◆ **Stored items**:
################

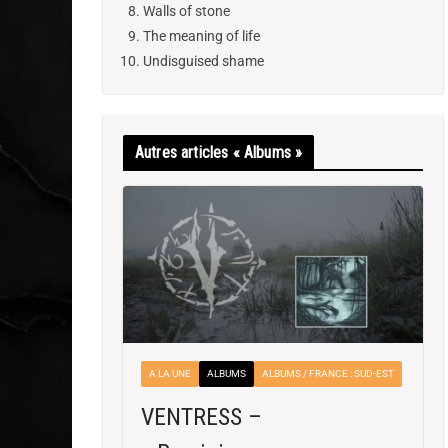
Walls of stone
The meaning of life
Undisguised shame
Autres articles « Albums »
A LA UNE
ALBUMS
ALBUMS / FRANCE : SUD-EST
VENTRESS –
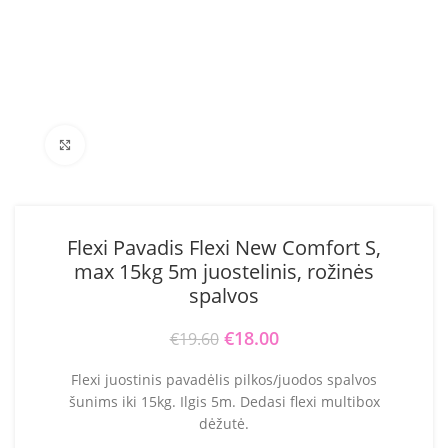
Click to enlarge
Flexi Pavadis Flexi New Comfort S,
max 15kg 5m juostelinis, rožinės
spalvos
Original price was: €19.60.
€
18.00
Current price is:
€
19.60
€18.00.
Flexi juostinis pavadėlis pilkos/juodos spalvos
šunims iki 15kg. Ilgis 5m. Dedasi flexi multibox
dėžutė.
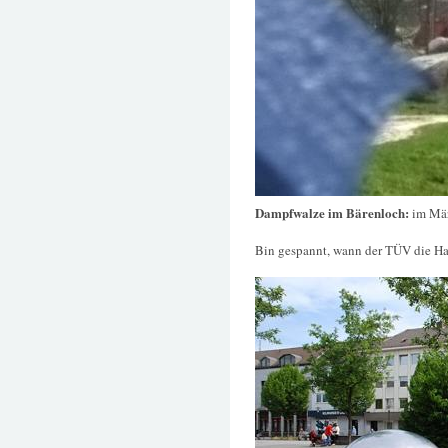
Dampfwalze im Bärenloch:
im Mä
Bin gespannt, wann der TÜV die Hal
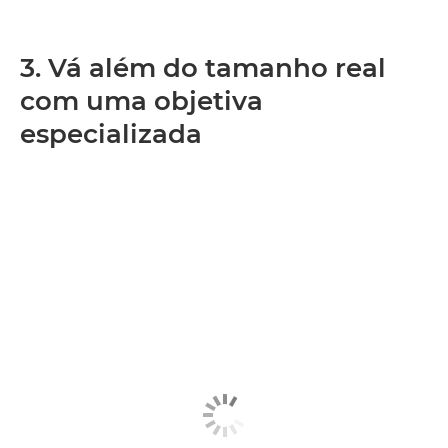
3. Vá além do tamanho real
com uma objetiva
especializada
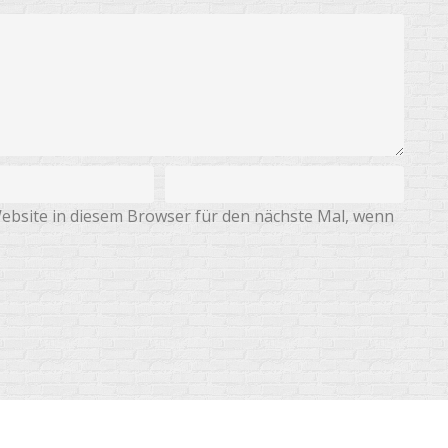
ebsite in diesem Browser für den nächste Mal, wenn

################

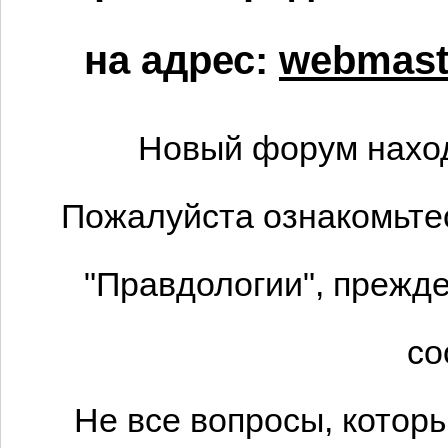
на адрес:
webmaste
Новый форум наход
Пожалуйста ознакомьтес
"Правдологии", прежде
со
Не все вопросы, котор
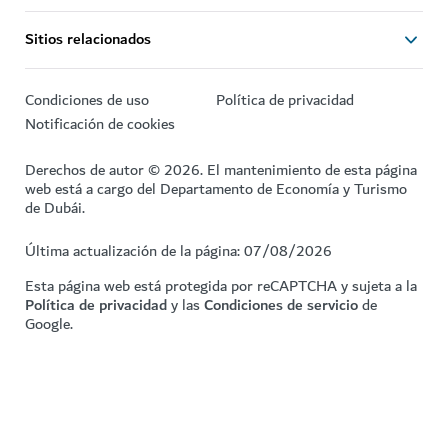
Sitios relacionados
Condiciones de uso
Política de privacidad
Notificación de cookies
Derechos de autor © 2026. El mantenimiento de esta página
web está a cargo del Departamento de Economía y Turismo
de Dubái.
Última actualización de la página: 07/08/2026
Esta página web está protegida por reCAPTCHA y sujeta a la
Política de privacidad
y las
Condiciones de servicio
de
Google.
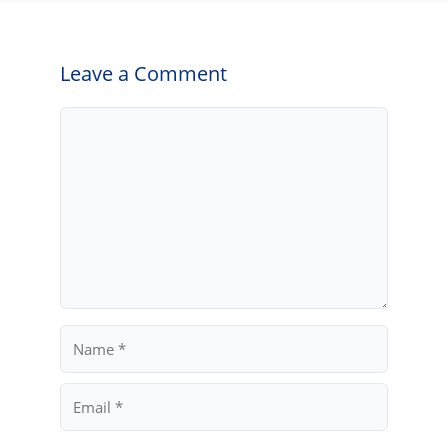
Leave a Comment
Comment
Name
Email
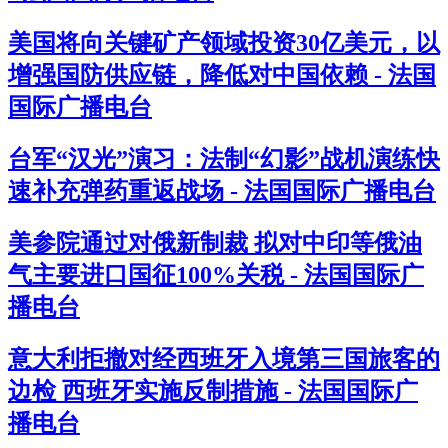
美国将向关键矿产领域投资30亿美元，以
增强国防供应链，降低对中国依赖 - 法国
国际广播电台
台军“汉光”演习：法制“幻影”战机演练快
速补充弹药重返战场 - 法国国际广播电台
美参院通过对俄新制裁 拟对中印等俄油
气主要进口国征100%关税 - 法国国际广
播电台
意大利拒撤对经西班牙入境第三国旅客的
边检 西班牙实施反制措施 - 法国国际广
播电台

################

◆ **Exercise goal**:
Only one stretch of the data is wanted: write out exactly the lines from the one holding "Original price was: €19.60." through the one holding "ebsite in diesem", both included, without the pictures.

◆ **Completed task**:
Original price was: €19.60.
€
18.00
Current price is:
€
19.60
€18.00.
Flexi juostinis pavadėlis pilkos/juodos spalvos
šunims iki 15kg. Ilgis 5m. Dedasi flexi multibox
dėžutė.
Dampfwalze im Bärenloch:
im Mä
Bin gespannt, wann der TÜV die Hal
3. Vá além do tamanho real
com uma objetiva
especializada
ebsite in diesem Browser für den nächste Mal, wenn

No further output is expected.